Items from a data source
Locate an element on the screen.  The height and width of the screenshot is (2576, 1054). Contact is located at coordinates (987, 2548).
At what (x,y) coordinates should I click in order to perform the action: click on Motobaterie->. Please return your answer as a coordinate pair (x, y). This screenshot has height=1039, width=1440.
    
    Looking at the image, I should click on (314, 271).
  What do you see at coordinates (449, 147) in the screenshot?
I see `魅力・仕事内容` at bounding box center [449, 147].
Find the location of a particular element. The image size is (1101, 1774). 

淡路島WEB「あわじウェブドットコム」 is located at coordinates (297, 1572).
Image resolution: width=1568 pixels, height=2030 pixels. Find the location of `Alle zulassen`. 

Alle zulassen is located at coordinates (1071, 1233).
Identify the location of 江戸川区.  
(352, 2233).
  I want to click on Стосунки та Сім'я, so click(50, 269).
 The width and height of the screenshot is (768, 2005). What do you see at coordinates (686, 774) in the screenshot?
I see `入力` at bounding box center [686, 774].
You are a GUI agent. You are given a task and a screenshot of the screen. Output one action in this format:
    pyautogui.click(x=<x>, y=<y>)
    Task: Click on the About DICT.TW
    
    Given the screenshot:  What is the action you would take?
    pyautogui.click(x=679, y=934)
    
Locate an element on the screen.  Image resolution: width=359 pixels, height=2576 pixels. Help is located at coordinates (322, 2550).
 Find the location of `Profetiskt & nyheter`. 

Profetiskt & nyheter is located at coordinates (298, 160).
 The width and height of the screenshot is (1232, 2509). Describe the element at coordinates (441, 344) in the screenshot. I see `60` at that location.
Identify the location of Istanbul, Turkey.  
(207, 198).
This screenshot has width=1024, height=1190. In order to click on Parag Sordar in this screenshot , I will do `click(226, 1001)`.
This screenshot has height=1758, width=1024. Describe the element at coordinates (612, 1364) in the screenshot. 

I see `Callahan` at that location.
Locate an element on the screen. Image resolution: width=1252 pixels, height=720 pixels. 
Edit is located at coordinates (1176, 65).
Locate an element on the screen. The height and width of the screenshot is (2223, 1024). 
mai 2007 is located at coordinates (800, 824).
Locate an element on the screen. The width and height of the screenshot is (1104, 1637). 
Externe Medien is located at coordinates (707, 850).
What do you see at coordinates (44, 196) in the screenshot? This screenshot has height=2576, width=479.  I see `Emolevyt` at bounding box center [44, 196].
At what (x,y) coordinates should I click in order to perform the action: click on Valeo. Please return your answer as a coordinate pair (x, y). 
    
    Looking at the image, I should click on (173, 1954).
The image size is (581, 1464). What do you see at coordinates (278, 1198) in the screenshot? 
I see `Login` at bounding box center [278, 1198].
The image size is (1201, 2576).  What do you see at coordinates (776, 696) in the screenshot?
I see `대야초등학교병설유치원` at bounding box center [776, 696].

→ **Task goal**:
Return exactly, and only, the lines above starting at the line that contains "Find the location of a" and ending at the line that contains "This screenshot has width=1024, height=1190.".

→ **Output for this task**:
Find the location of a particular element. The image size is (1101, 1774). 

淡路島WEB「あわじウェブドットコム」 is located at coordinates (297, 1572).
Image resolution: width=1568 pixels, height=2030 pixels. Find the location of `Alle zulassen`. 

Alle zulassen is located at coordinates (1071, 1233).
Identify the location of 江戸川区.  
(352, 2233).
  I want to click on Стосунки та Сім'я, so click(50, 269).
 The width and height of the screenshot is (768, 2005). What do you see at coordinates (686, 774) in the screenshot?
I see `入力` at bounding box center [686, 774].
You are a GUI agent. You are given a task and a screenshot of the screen. Output one action in this format:
    pyautogui.click(x=<x>, y=<y>)
    Task: Click on the About DICT.TW
    
    Given the screenshot:  What is the action you would take?
    pyautogui.click(x=679, y=934)
    
Locate an element on the screen.  Image resolution: width=359 pixels, height=2576 pixels. Help is located at coordinates (322, 2550).
 Find the location of `Profetiskt & nyheter`. 

Profetiskt & nyheter is located at coordinates (298, 160).
 The width and height of the screenshot is (1232, 2509). Describe the element at coordinates (441, 344) in the screenshot. I see `60` at that location.
Identify the location of Istanbul, Turkey.  
(207, 198).
This screenshot has width=1024, height=1190. In order to click on Parag Sordar in this screenshot , I will do `click(226, 1001)`.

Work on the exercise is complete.